Directions for this task: Your answer must consist solely of the line containing "4. Interview Scheduling" and each line after it through the end of the data, copied exactly.

▶

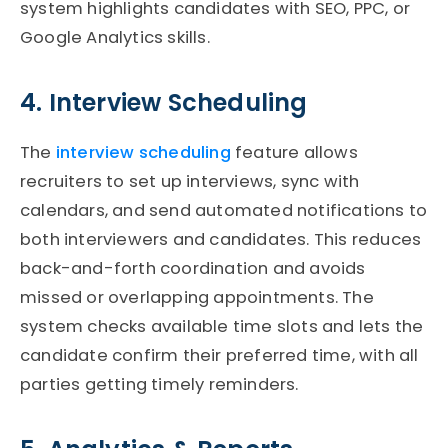
system highlights candidates with SEO, PPC, or
Google Analytics skills.
4. Interview Scheduling
The
interview scheduling
feature allows
recruiters to set up interviews,
sync
with
calendars, and send automated notifications to
both interviewers and candidates. This reduces
back-and-forth coordination and avoids
missed or overlapping appointments. The
system checks available time slots and lets the
candidate confirm their preferred time, with all
parties getting
timely
reminders.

◀

Exercise response:
4. Interview Scheduling
The
interview scheduling
feature allows
recruiters to set up interviews,
sync
with
calendars, and send automated notifications to
both interviewers and candidates. This reduces
back-and-forth coordination and avoids
missed or overlapping appointments. The
system checks available time slots and lets the
candidate confirm their preferred time, with all
parties getting
timely
reminders.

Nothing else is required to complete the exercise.